Kraybill explained his perspectives at a public seminar held at the Young Center for Anabaptist and Pietist Studies on the Elizabethtown (PA) campus two weeks ago. His views appear to be similar to those of another prominent scholar of Amish studies, David Weaver-Zercher, who gave a similar presentation only three weeks earlier. The two scholars have collaborated in writing two different books about the Amish (Kraybill et al. 2007 and 2010).
Kraybill told the 250 people who attended his talk that Mullet was a loner who didn’t really affiliate his group in Bergholtz, Ohio, with other Amish districts. His group thrived for a while after he founded it in 1995, but after he excommunicated eight families in 2006, the group started having serious troubles.
About 300 Amish bishops gathered together in Ulysses, Pennsylvania, to discuss the situation in Bergholtz. The extent and style of the excommunications were extraordinarily arbitrary, the professor said. “He was a lone ranger and was basically independent,” he told the audience.
The gathering of bishops decided to make an exception for Mullet’s actions and agreed to accept the excommunicated families into other church districts. Kraybill explained that the decision by the bishops undercut Mullet’s authority, since Amish people in Bergholtz could then disobey his whims and not fear his power over them. They could easily gain acceptance into another district, if necessary.

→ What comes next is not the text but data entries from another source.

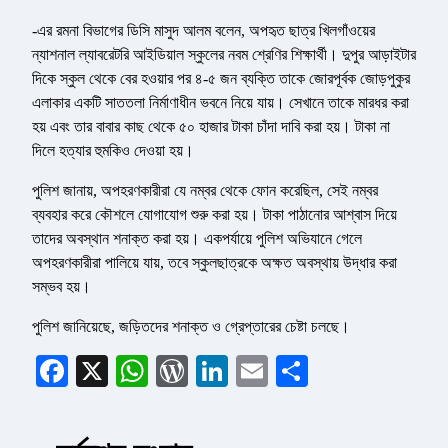
-এর রমনা বিভাগের ডিসি মাসুদ আলম বলেন, অপহৃত ছাত্র খিলগাঁওয়ের
ন্যাশনাল ল্যাবরেটরি আইডিয়াল স্কুলের নবম শ্রেণির শিক্ষার্থী। দুপুর আড়াইটার
দিকে স্কুল থেকে বের হওয়ার পর ৪-৫ জন ব্যক্তি তাকে জোরপূর্বক জোড়পুকুর
এলাকার একটি সাততলা নির্মাণাধীন ভবনে নিয়ে যায়। সেখানে তাকে মারধর করা
হয় এবং তার বাবার কাছ থেকে ৫০ হাজার টাকা চাঁদা দাবি করা হয়। টাকা না
দিলে হত্যার হুমকিও দেওয়া হয়।
পুলিশ জানায়, অপহরণকারীরা যে নম্বর থেকে ফোন করেছিল, সেই নম্বর
ব্যবহার করে কৌশলে যোগাযোগ শুরু করা হয়। টাকা পাঠানোর আশ্বাস দিয়ে
তাদের অবস্থান শনাক্ত করা হয়। একপর্যায়ে পুলিশ অভিযানে গেলে
অপহরণকারীরা পালিয়ে যায়, তবে স্কুলছাত্রকে অক্ষত অবস্থায় উদ্ধার করা
সম্ভব হয়।
পুলিশ জানিয়েছে, জড়িতদের শনাক্ত ও গ্রেপ্তারের চেষ্টা চলছে।
Facebook
X
WhatsApp
WordPress
LinkedIn
Email
Share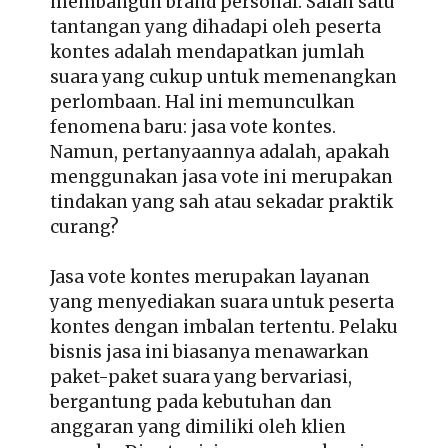
membangun brand personal. Salah satu
tantangan yang dihadapi oleh peserta
kontes adalah mendapatkan jumlah
suara yang cukup untuk memenangkan
perlombaan. Hal ini memunculkan
fenomena baru: jasa vote kontes.
Namun, pertanyaannya adalah, apakah
menggunakan jasa vote ini merupakan
tindakan yang sah atau sekadar praktik
curang?
Jasa vote kontes
merupakan layanan
yang menyediakan suara untuk peserta
kontes dengan imbalan tertentu. Pelaku
bisnis jasa ini biasanya menawarkan
paket-paket suara yang bervariasi,
bergantung pada kebutuhan dan
anggaran yang dimiliki oleh klien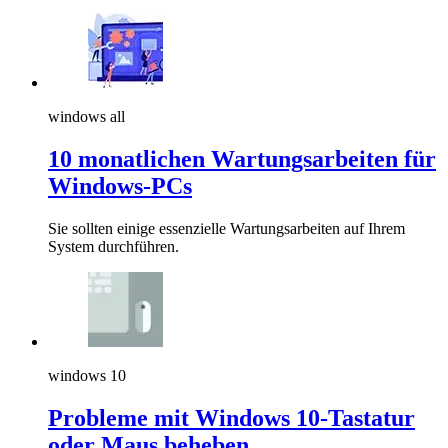
windows all
10 monatlichen Wartungsarbeiten für
Windows-PCs
Sie sollten einige essenzielle Wartungsarbeiten auf Ihrem
System durchführen.
windows 10
Probleme mit Windows 10-Tastatur
oder Maus beheben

From that point on, according to Kraybill, Mullet’s hold on his group started to go downhill, and it became more and more cult-like. Mullet started to consider himself as pure, a figure like Elijah, and all other Amish in his mind were wrong. He thought of himself “as a prophet of God, and all the other Amish as prophets of Baal,” Kraybill argued.
The cultish characteristics increased. He subjected disobedient members to physical punishments, locked members who crossed him in a chicken coop, and sexually abused the wives of members. His attitudes and activities led to further excommunications, followed by the beard and hair cutting incidents. These activities prompted police action and then federal involvement under the hate crimes statute.
Because of all those developments, Kraybill denies, as Weaver-Zercher did, that Mullet and his followers were actually Amish. “In my opinion they were moving very rapidly in a cult-like direction, so I do not like to use the word Amish because I think they represent all sorts of things that are not at all at the heart and soul of genuine Amish faith and worship,” Kraybill concluded.
He added that neither riding around in a horse-drawn buggy, nor dressing differently, makes one an Amish person. The infamous actions in the vicinity of Bergholtz, Ohio, a year and a half ago clearly set them apart from the peaceful society known as the “Amish,” in the opinions of two leading scholars on the subject.